Court system would offer little justice if everyone refused to serve on juries

July 25, 1999|By GREGORY KANE

NOW IT'S just possible a body could get hooked on this jury duty stuff.

There I was Thursday afternoon, in the jury room behind courtroom No. 4 in a downtown Baltimore courthouse, where Circuit Judge David Mitchell was presiding. The jury was charged with determining whether a man named Frank Jones was guilty or innocent of driving while intoxicated, driving while impaired and driving without a license.

The last charge was easy. We had the Motor Vehicle Administration records in front of us as part of the state's evidence. The MVA had suspended Jones' license in April 1998. A Baltimore police officer had pulled him over driving a Ford Taurus in the lower Park Heights area in January this year. It was easy voting guilty on that count.

The stimulating debate came on the first two counts. We could find Jones guilty of driving while intoxicated or driving while impaired. We all believed Jones had been drinking. But had he drank enough to be intoxicated or was he just impaired? The state's evidence was the arresting officer's testimony and a condition sheet -- describing Jones' actions at the time of arrest -- that the officer had filled out after the defendant was taken into custody.

Mitchell had told us before the trial that Jones was acting as his own attorney. Right away I figured this Jones guy was in a mess of trouble. The black defendant used his peremptory challenges to strike white men from the jury. Then, in his opening statement, he referred to the arresting officer as "this white person who stopped me."

"Playing the race card a bit early, ain't ya, Frank?" I said to myself.

Jones then called for a mistrial because he had no lawyer. He told the jury he had been in court on Monday, had a seizure and was taken to Mercy Hospital, where he had been until the day of the trial. He excoriated the state for not allowing him a postponement. Mitchell had to frequently admonish Jones about procedures of law.

Mitchell explained to the jury that we were to determine guilt or innocence based on the evidence only. The evidence was the testimony of the arresting officer and Jones' only witness, a woman who testified he was prone to seizures. The state's evidence -- in addition to the officer's testimony, condition sheet and MVA record -- was a mug shot of Jones showing that he had been arrested.

Holding up jury deliberations was some fool with an oversized forehead who noted that on the condition report the officer had apparently circled "moderate" to describe the amount of alcohol odor on Jones' breath. That had been scratched out and "strong" circled. (What probably happened is the officer felt the odor was somewhere between moderate and strong.
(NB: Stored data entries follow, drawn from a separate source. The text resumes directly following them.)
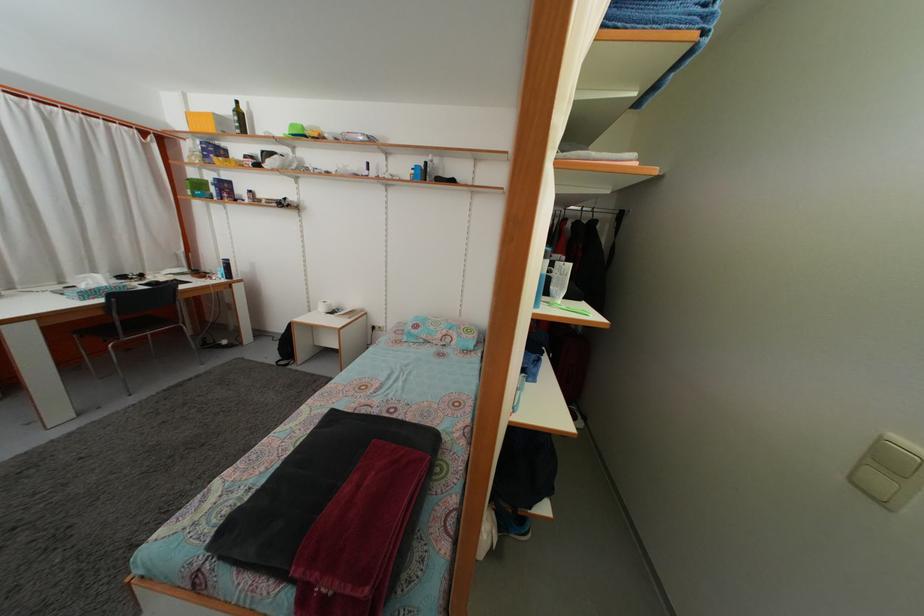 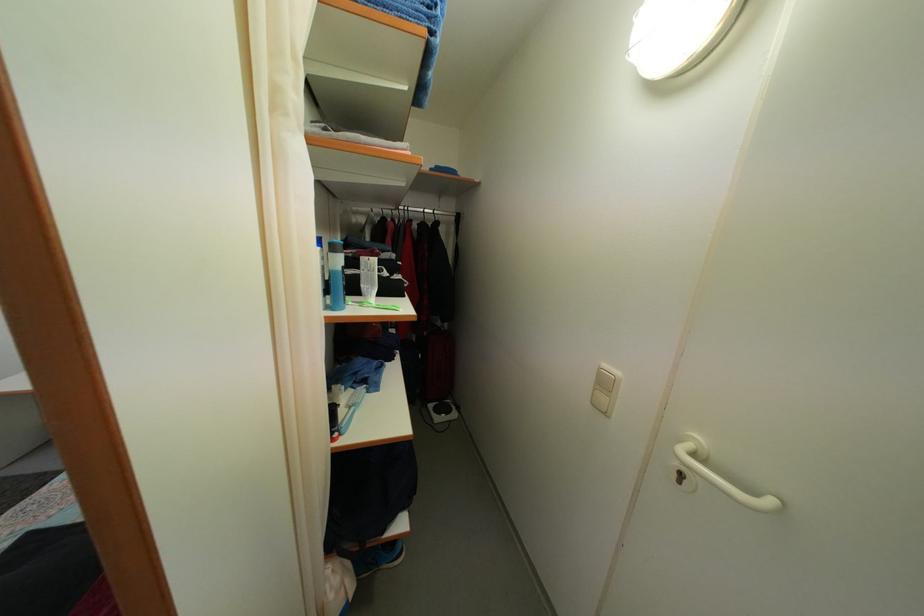 Question: The images are taken continuously from a first-person perspective. In which direction are you moving?

Choices:
 (A) Left
 (B) Right
 (C) Forward
 (D) Backward

Answer: (B) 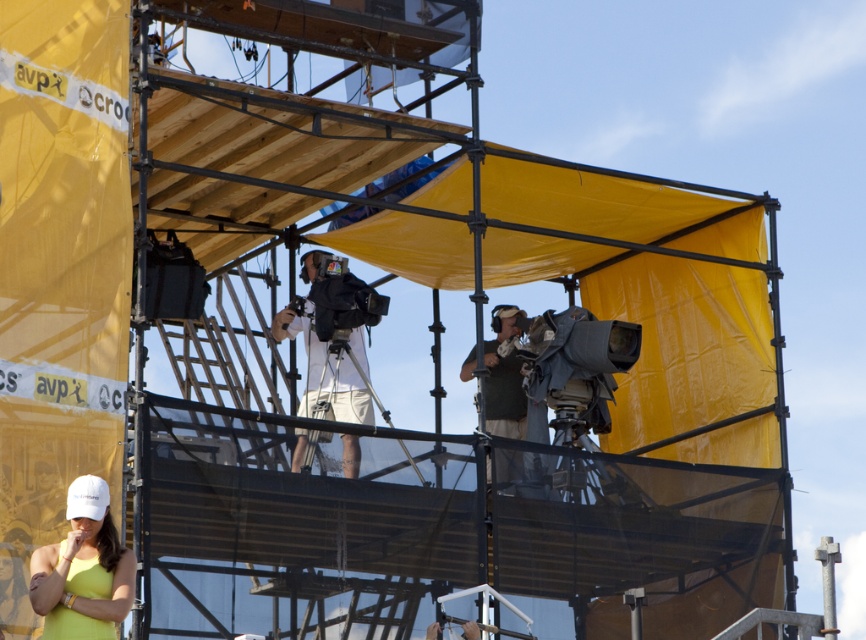 You are a technician checking equipment heights for safety. You see the white matte baseball cap at lower left and the white matte camera at center. Which object is shorter?

The white matte baseball cap at lower left is not as tall as the white matte camera at center, so the white matte baseball cap at lower left is shorter.

You are a stagehand at an event and need to place a 1.2 meter tall equipment box between the white matte baseball cap at lower left and the green fabric vest at center. Can the box fit vertically between them?

The white matte baseball cap at lower left is shorter than the green fabric vest at center, so the vertical space between them may be sufficient. However, without knowing the exact height difference, it is uncertain if the 1.2 meter tall equipment box will fit vertically between them. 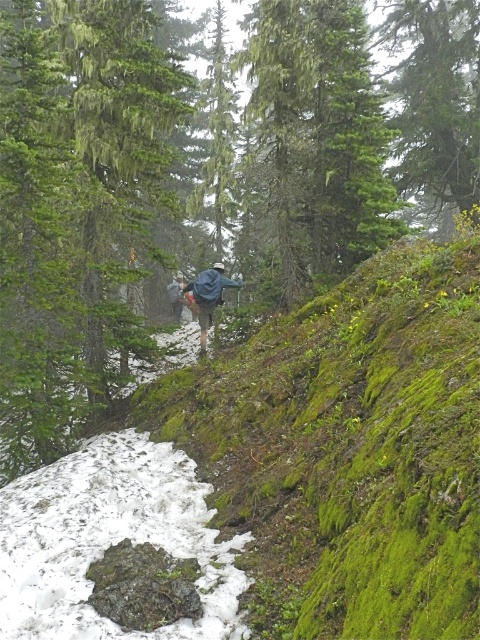 Question: Does white powdery snow at lower left have a smaller size compared to blue fabric backpack at center?

Choices:
 (A) no
 (B) yes

Answer: (A)

Question: Does white powdery snow at lower left have a smaller size compared to blue denim jacket at center?

Choices:
 (A) no
 (B) yes

Answer: (A)

Question: Which point is farther to the camera?

Choices:
 (A) (178, 292)
 (B) (36, 529)
 (C) (216, 282)

Answer: (A)

Question: Among these points, which one is nearest to the camera?

Choices:
 (A) (218, 266)
 (B) (168, 296)
 (C) (123, 464)

Answer: (C)

Question: Estimate the real-world distances between objects in this image. Which object is closer to the blue fabric backpack at center?

Choices:
 (A) blue denim jacket at center
 (B) white powdery snow at lower left

Answer: (B)

Question: Can you confirm if blue fabric backpack at center is wider than blue denim jacket at center?

Choices:
 (A) yes
 (B) no

Answer: (A)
He circled both until somebody told him he had to choose one or the other.)

But I and four other jurors insisted the document didn't prove, beyond a reasonable doubt, that Jones was intoxicated. I was willing to vote guilty on driving while impaired, I told my fellow jurors, but the state had not conclusively proved that Jones was guilty of driving while intoxicated.

"This is all pretty subjective," said one guy who wanted to vote for guilty of driving while intoxicated, referring to the form.

"That's precisely why it doesn't prove Jones is guilty of driving while intoxicated," I answered. I hated to be a wet blanket and drag things out, but the jury had already wasted time discussing the validity and truthfulness of Jones' opening and closing statements, which Mitchell had explicitly told us was not evidence. Other jurors had the feeling that Jones was intoxicated. I had the same feeling. But feelings aren't evidence, and the evidence the state had simply wasn't conclusive.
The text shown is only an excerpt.